* [Task objective]
Only the lines below from the one containing "No. If you use" to the one containing "and left of" should be repeated, both included and unchanged.

* [Data]
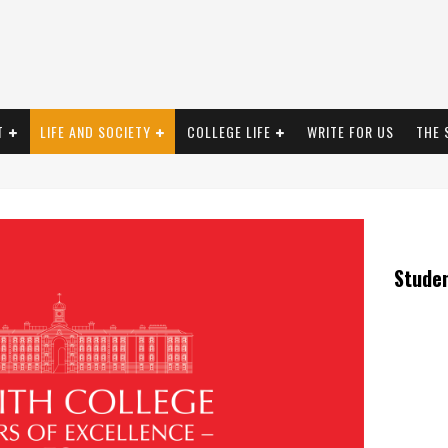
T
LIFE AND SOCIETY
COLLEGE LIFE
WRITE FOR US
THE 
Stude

---

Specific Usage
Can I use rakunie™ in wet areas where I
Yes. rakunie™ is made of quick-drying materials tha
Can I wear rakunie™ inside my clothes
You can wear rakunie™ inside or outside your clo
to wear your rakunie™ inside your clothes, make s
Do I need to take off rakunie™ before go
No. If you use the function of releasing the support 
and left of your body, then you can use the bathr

* [Reply to the exercise]
No. If you use the function of releasing the support 
and left of your body, then you can use the bathr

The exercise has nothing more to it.